- _YOUR TASK_:
Each entry is to be given again exactly; drop the images.
------------------------------------------------------------
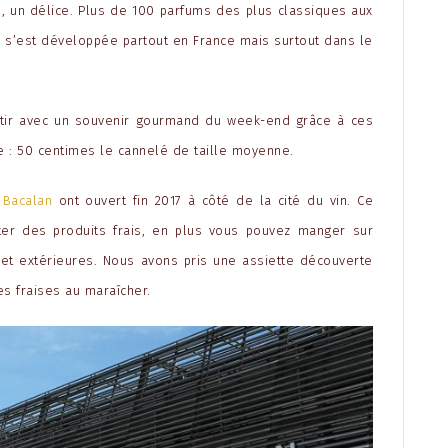
, un délice. Plus de 100 parfums des plus classiques aux
ise s’est développée partout en France mais surtout dans le
rtir avec un souvenir gourmand du week-end grâce à ces
e : 50 centimes le cannelé de taille moyenne.
 Bacalan
ont ouvert fin 2017 à côté de la cité du vin. Ce
ter des produits frais, en plus vous pouvez manger sur
et extérieures. Nous avons pris une assiette découverte
s fraises au maraîcher.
------------------------------------------------------------
- _ANSWER_:
, un délice. Plus de 100 parfums des plus classiques aux
ise s’est développée partout en France mais surtout dans le
rtir avec un souvenir gourmand du week-end grâce à ces
e : 50 centimes le cannelé de taille moyenne.
 Bacalan
ont ouvert fin 2017 à côté de la cité du vin. Ce
ter des produits frais, en plus vous pouvez manger sur
et extérieures. Nous avons pris une assiette découverte
s fraises au maraîcher.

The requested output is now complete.